Traveling first by caravan, and then by dhow, young Ambar was taken across the Red Sea to the port of Mocha in southern Arabia (Yemen). He was re-sold and sent to Baghdad, where he was educated before being sent to India to serve Chengiz Khan, the Regent Minister of the Sultan of Nizam Shahi in Ahmadnagar. For twenty years, the Ethiopian, now a Muslim, loyally served Khan, an Ethiopian like himself who converted to Islam, but—unlike Ambar—was no longer enslaved. Over this period Ambar assumed increasing responsibility in the Nizam’s court where he observed and learned diplomacy, military strategy, and political organization, crucial training that he carried into his life as a free man.
Upon Khan’s death in approximately 1594, Ambar was manumitted and soon launched one of the most formidable careers in the political history of the Deccan. Initially working as a mercenary, by 1595, he commanded a cavalry force of 150 men, and began organizing a rebel army which quickly grew into the thousands. By 1600 the African, now a full-fledged mercenary general, emerged as the leading figure in the resistance movement against the spread of the Mughal Empire into the Deccan. Defeating in battle the armies of two Mughal emperors, Akbar and Jahangir, Ambar’s armies were for a quarter of a century the inspiration for those resisting the attempted Mughal occupation of southern India.
By 1620, Ambar’s army numbered fifty thousand men; forty thousand Marathas (Hindu warriors); and ten thousand Habshi (fellow Africans). By then he had already installed two young princes to the Nizam’s throne in succession, each time making himself Regent Minister, and, unlike his former master, functioning as de facto ruler.
Ambar also forged alliances along India’s western coast with the African-descended sailors-turned-rulers of Janjira Island. His innovative techniques in guerrilla warfare including the use of British-manufactured artillery, prevented the Mughals from occupying the southern half of India, endlessly frustrating the empire’s rulers, who referred to their indomitable foe as the “rebel of black fortune.”

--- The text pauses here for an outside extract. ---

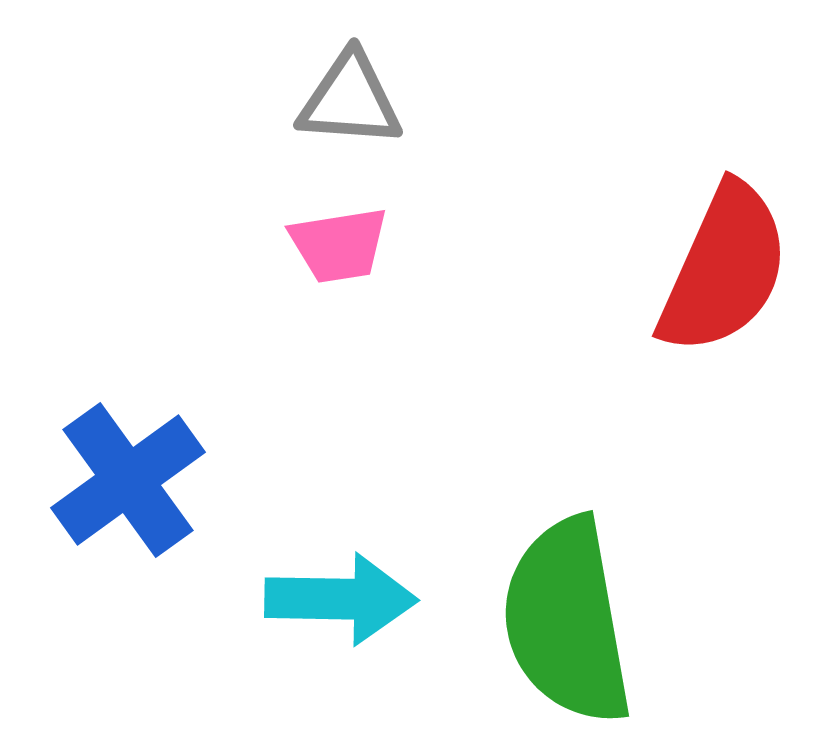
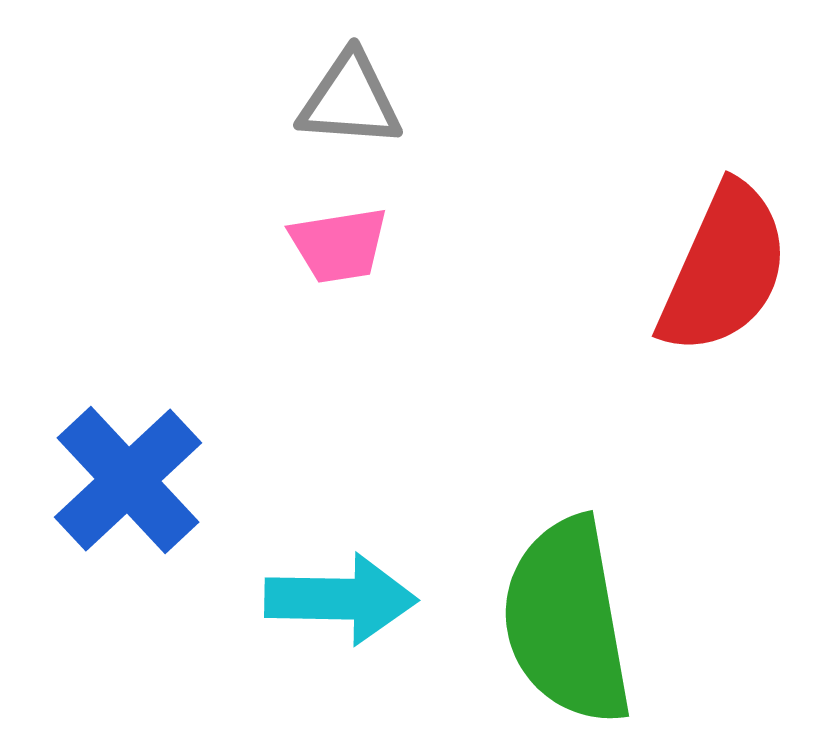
blue cross: rotated 7 degrees counterclockwise
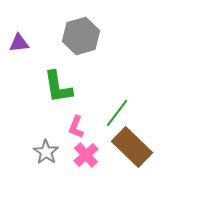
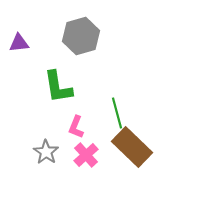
green line: rotated 52 degrees counterclockwise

In approximately 1619, Ambar founded the city of Khadki (the future site of Aurangabad), where he built several palaces, developed an irrigation system, patronized Hindu and Muslim craftsmen and artists (including the great portrait artist Hashim), and married his daughter and son into the families of Indian nobility—thus integrating Africans into elite South Asian society. When Ambar died in 1627, he was known across the Deccan as one of the greatest leaders of the region.